Fantastic piece. I'm often dumbfounded by how poorly people write. If someone interested in a job makes a typo or grammatical error in an inquiry email, NO HIRE. If there's a single misplaced comma or misspelling on their résumé, NO HIRE. If I check out their twitter account and it's full of 'U' for 'you' or other lazy writing, NO HIRE.

A lot has been made in recent years about 'design' being a competitive advantage in today's difficult market, but I would argue that what we call 'good design' or 'bad design' is really just an artifact—a byproduct—of a company's overall attention to detail. Attention to detail is now and always has been a massive competitive advantage, whether you're talking about design or engineering or compensation or product management or sales or anything a company does. In fact, now that I've typed that out, I feel a little silly reading it back. Saying "Competitive advantage is a function of attention to detail" seems tautological, at least to me.
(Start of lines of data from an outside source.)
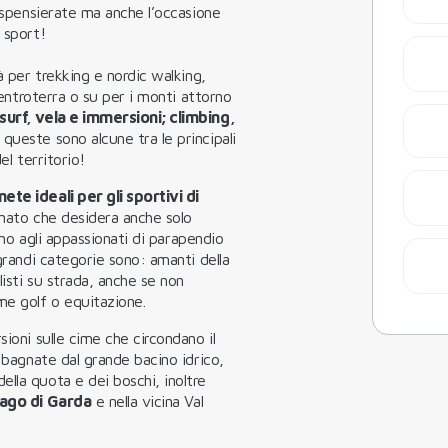
e spensierate ma anche l’occasione
 sport!
à per trekking e nordic walking,
’entroterra o su per i monti attorno
surf, vela e immersioni; climbing,
.. queste sono alcune tra le principali
el territorio!
ete ideali per gli sportivi di
enato che desidera anche solo
fino agli appassionati di parapendio
 grandi categorie sono: amanti della
isti su strada, anche se non
me golf o equitazione.
sioni sulle cime che circondano il
i bagnate dal grande bacino idrico,
lla quota e dei boschi, inoltre
lago di Garda
e nella vicina Val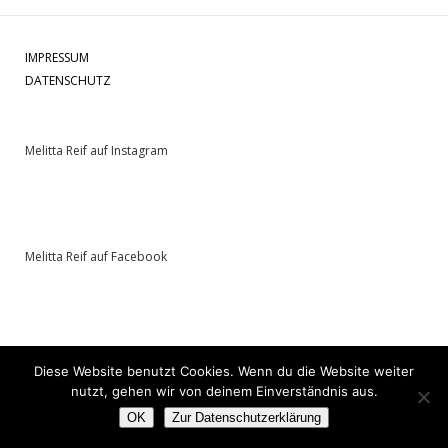
IMPRESSUM
DATENSCHUTZ
Melitta Reif auf Instagram
Melitta Reif auf Facebook
Diese Website benutzt Cookies. Wenn du die Website weiter
nutzt, gehen wir von deinem Einverständnis aus.
OK
Zur Datenschutzerklärung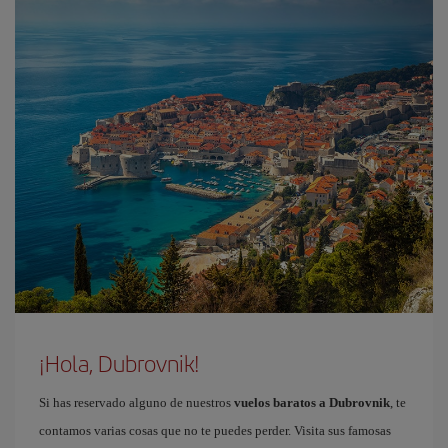
¡Hola, Dubrovnik!
Si has reservado alguno de nuestros
vuelos baratos a Dubrovnik
, te
contamos varias cosas que no te puedes perder. Visita sus famosas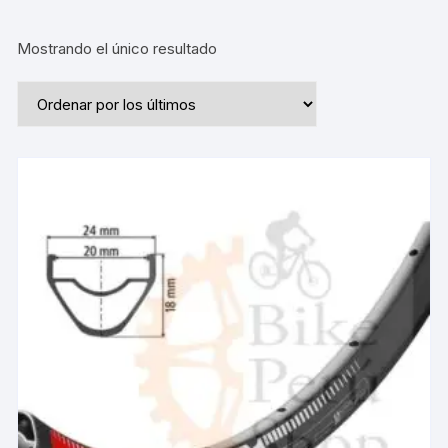
Mostrando el único resultado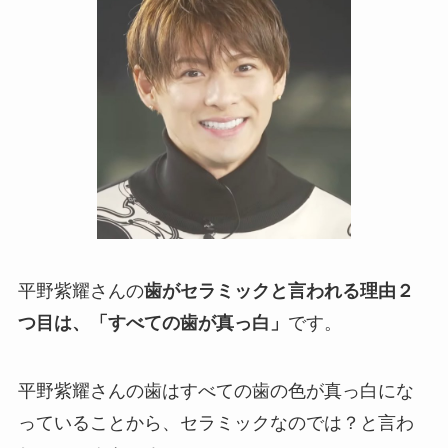
平野紫耀さんの
歯がセラミックと言われる理由２
つ目は、「すべての歯が真っ白」
です。
平野紫耀さんの歯はすべての歯の色が真っ白にな
っていることから、セラミックなのでは？と言わ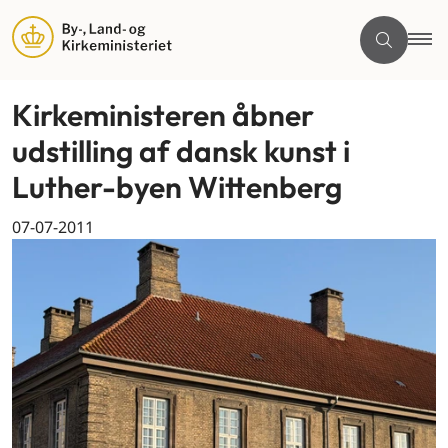
Kirkeministeren åbner
udstilling af dansk kunst i
Luther-byen Wittenberg
07-07-2011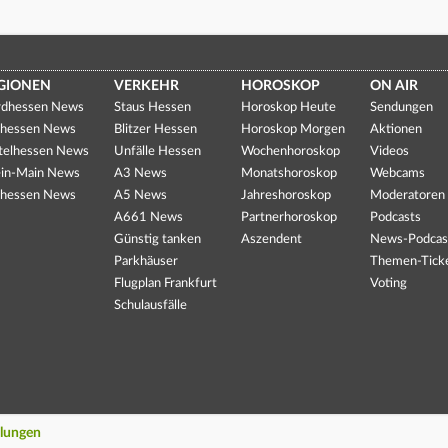
GIONEN
VERKEHR
HOROSKOP
ON AIR
dhessen News
Staus Hessen
Horoskop Heute
Sendungen
hessen News
Blitzer Hessen
Horoskop Morgen
Aktionen
telhessen News
Unfälle Hessen
Wochenhoroskop
Videos
in-Main News
A3 News
Monatshoroskop
Webcams
hessen News
A5 News
Jahreshoroskop
Moderatoren
A661 News
Partnerhoroskop
Podcasts
Günstig tanken
Aszendent
News-Podcas
Parkhäuser
Themen-Tick
Flugplan Frankfurt
Voting
Schulausfälle
llungen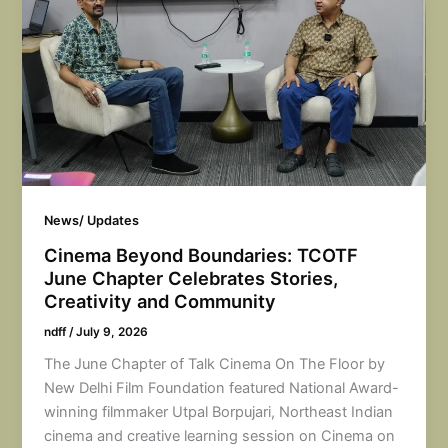
News/ Updates
Cinema Beyond Boundaries: TCOTF
June Chapter Celebrates Stories,
Creativity and Community
ndff
/
July 9, 2026
The June Chapter of Talk Cinema On The Floor by
New Delhi Film Foundation featured National Award-
winning filmmaker Utpal Borpujari, Northeast Indian
cinema and creative learning session on Cinema on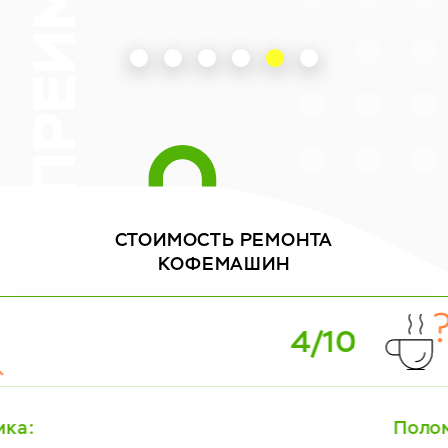
СТОИМОСТЬ
РЕМОНТА
КОФЕМАШИН
5/10
Поломка: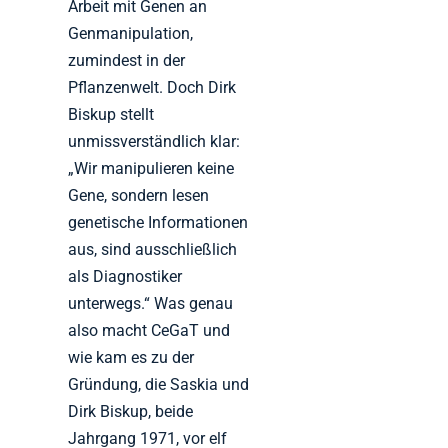
Arbeit mit Genen an
Genmanipulation,
zumindest in der
Pflanzenwelt. Doch Dirk
Biskup stellt
unmissverständlich klar:
„Wir manipulieren keine
Gene, sondern lesen
genetische Informationen
aus, sind ausschließlich
als Diagnostiker
unterwegs.“ Was genau
also macht CeGaT und
wie kam es zu der
Gründung, die Saskia und
Dirk Biskup, beide
Jahrgang 1971, vor elf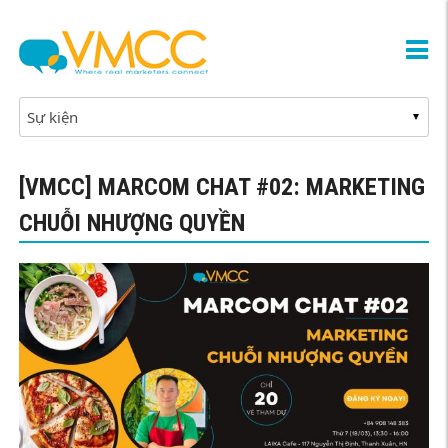
[VMCC] MARCOM CHAT #02: MARKETING
CHUỖI NHƯỢNG QUYỀN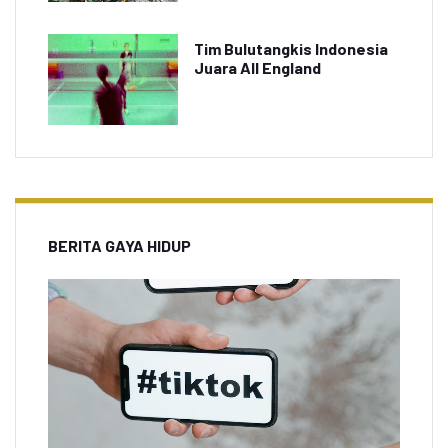
Tim Bulutangkis Indonesia
Juara All England
BERITA GAYA HIDUP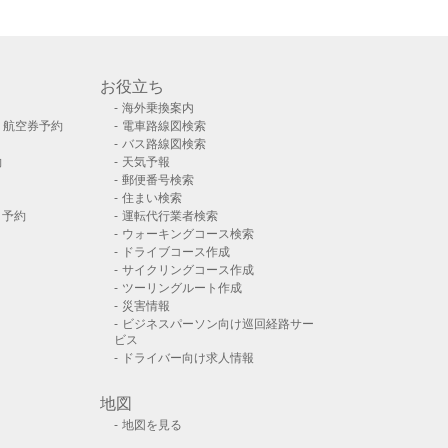
お役立ち
海外乗換案内
）航空券予約
電車路線図検索
バス路線図検索
約
天気予報
郵便番号検索
住まい検索
ト予約
運転代行業者検索
ウォーキングコース検索
ドライブコース作成
サイクリングコース作成
ツーリングルート作成
災害情報
ビジネスパーソン向け巡回経路サー
ビス
ドライバー向け求人情報
地図
地図を見る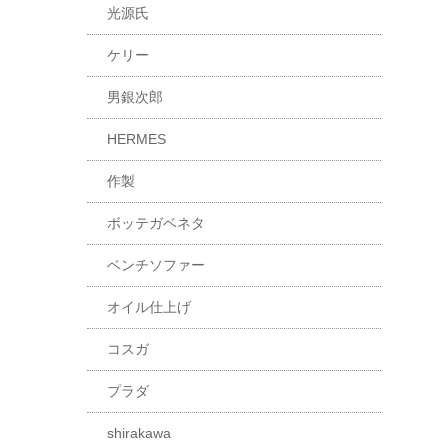
光源氏
ケリー
男銀次郎
HERMES
作製
ボッテガベネタ
ベンチソファー
オイル仕上げ
コスガ
プラダ
shirakawa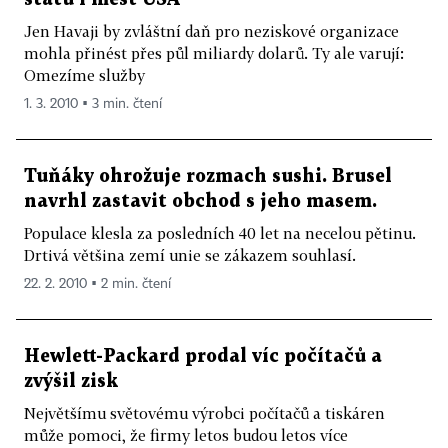
Jen Havaji by zvláštní daň pro neziskové organizace
mohla přinést přes půl miliardy dolarů. Ty ale varují:
Omezíme služby
1. 3. 2010 ▪ 3 min. čtení
Tuňáky ohrožuje rozmach sushi. Brusel
navrhl zastavit obchod s jeho masem.
Populace klesla za posledních 40 let na necelou pětinu.
Drtivá většina zemí unie se zákazem souhlasí.
22. 2. 2010 ▪ 2 min. čtení
Hewlett-Packard prodal víc počítačů a
zvýšil zisk
Největšímu světovému výrobci počítačů a tiskáren
může pomoci, že firmy letos budou letos více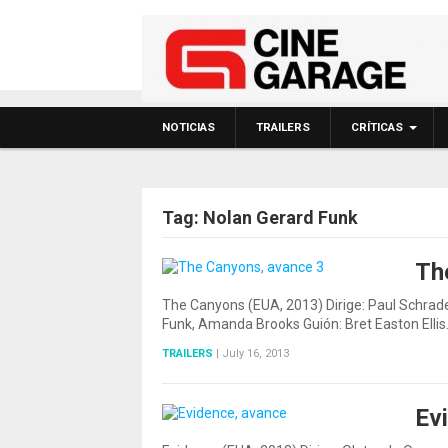
NOTICIAS
TRAILERS
CRÍTICAS
Tag:
Nolan Gerard Funk
Th
The Canyons (EUA, 2013) Dirige: Paul Schrad
Funk, Amanda Brooks Guión: Bret Easton Elli
TRAILERS
|
July 16, 2013
Ev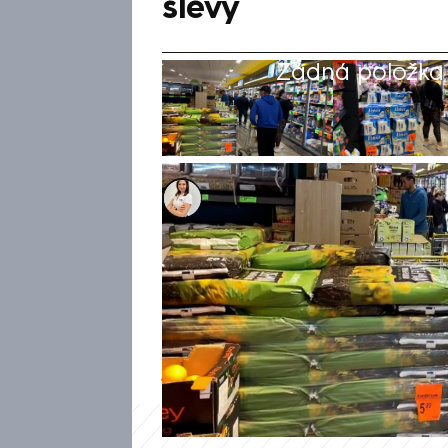
slevy
Žádná položka z
Adriana Kubisová
27. dub 2024, 21:45
Na začátku dubna se v Polsku
základní potraviny, a to z nu
analytiků to mělo znamenat, 
nevyplatí. Za hranice proto v
jak se měsíc od zvýšení DPH v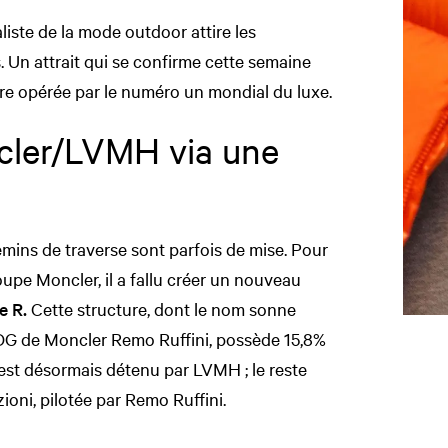
liste de la mode outdoor attire les
 Un attrait qui se confirme cette semaine
ire opérée par le numéro un mondial du luxe.
cler/LVMH via une
hemins de traverse sont parfois de mise. Pour
oupe Moncler, il a fallu créer un nouveau
e R.
Cette structure, dont le nom sonne
DG de Moncler Remo Ruffini, possède 15,8%
est désormais détenu par LVMH ; le reste
zioni, pilotée par Remo Ruffini.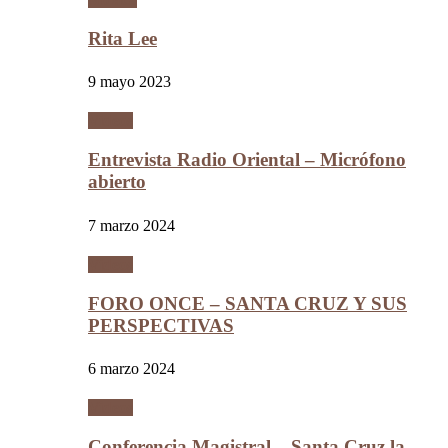
Rita Lee
9 mayo 2023
Videos
Entrevista Radio Oriental – Micrófono
abierto
7 marzo 2024
Videos
FORO ONCE – SANTA CRUZ Y SUS
PERSPECTIVAS
6 marzo 2024
Videos
Conferencia Magistral – Santa Cruz la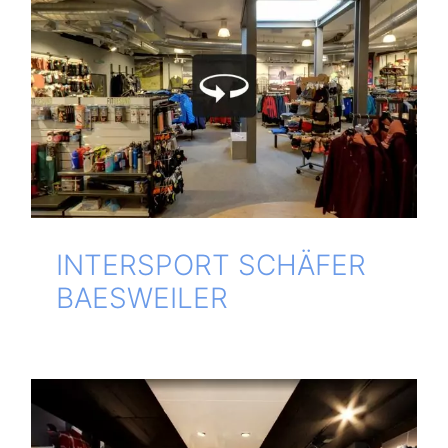
INTERSPORT SCHÄFER
BAESWEILER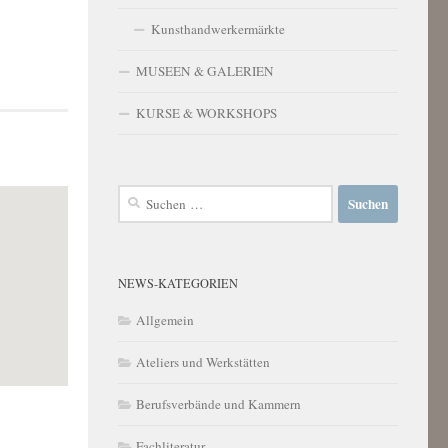
Kunsthandwerkermärkte
MUSEEN & GALERIEN
KURSE & WORKSHOPS
Suchen
nach:
NEWS-KATEGORIEN
Allgemein
Ateliers und Werkstätten
Berufsverbände und Kammern
Fachliteratur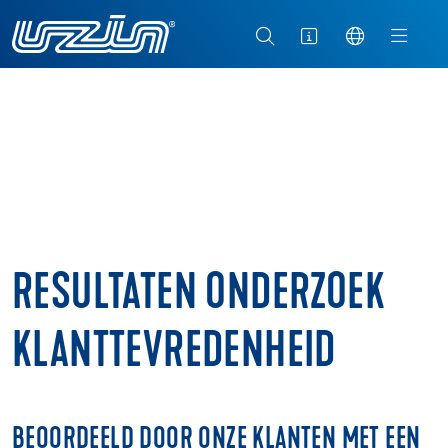
RESULTATEN ONDERZOEK
KLANTTEVREDENHEID
BEOORDEELD DOOR ONZE KLANTEN MET EEN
But tautological or not, I don't think a lot of people get this. Or maybe they get it intellectually but it doesn't inform their day-to-day activities. Take Apple, for example. Some common things you hear from both Apple acolytes and Apple haters is that "Apple is good at design," or "Apple is good at innovation," or "Apple is good at marketing," or even "Apple is good at supply chain management." (The haters usually insert "only" into those sentences. e.g., "Apple's only successful because they're good at marketing.")

I'd make the case that what Apple is really good at is having a culture of obsessive attention to detail in all its capacities. Corporate communication? Check. Supply chain management? Check. Design? Check. Retail? You get the idea. (Haters will hold up the recent iOS 6 Maps debacle as a counterexample, but isn't the umbrage over Maps precisely because we expect them not to fall down on this sort of thing? It's the quintissential exception that proves the rule.)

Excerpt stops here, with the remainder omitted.